> **Source information**
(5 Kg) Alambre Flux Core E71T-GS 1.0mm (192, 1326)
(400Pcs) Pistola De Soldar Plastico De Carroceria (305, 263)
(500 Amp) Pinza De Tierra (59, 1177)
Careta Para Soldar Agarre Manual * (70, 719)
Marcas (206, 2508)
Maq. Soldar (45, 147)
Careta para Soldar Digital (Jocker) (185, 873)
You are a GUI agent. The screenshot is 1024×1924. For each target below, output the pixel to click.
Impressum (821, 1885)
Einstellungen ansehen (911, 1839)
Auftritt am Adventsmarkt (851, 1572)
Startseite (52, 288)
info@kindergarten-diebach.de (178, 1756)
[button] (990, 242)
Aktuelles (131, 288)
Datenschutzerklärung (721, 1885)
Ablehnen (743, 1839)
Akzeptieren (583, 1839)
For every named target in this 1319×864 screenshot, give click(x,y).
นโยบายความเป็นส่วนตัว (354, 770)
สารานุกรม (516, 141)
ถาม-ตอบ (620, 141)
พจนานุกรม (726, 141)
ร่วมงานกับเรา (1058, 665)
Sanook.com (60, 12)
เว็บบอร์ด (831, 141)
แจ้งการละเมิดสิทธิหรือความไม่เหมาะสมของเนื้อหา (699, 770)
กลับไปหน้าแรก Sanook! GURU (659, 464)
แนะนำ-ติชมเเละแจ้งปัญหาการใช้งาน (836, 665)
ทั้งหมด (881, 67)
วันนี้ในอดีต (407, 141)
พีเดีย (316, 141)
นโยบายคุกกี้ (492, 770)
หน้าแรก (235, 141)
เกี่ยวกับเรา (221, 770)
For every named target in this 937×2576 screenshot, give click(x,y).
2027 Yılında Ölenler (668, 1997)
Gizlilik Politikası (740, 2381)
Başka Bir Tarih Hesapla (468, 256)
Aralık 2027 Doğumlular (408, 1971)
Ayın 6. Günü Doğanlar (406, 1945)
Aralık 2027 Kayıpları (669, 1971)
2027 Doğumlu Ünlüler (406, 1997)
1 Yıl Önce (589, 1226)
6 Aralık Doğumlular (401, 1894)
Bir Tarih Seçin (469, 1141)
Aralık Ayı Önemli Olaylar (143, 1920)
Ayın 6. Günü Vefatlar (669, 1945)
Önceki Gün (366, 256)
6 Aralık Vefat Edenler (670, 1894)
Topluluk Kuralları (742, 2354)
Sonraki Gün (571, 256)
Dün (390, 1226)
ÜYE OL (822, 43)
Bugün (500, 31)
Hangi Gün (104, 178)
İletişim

> **Task requirements**
Print the line containing "Topluluk Kuralları (742, 2354)", then every line after it through the last line of the records, each exactly as written; nothing else belongs in the answer.

> **Answer to this problem**
Topluluk Kuralları (742, 2354)
Sonraki Gün (571, 256)
Dün (390, 1226)
ÜYE OL (822, 43)
Bugün (500, 31)
Hangi Gün (104, 178)
İletişim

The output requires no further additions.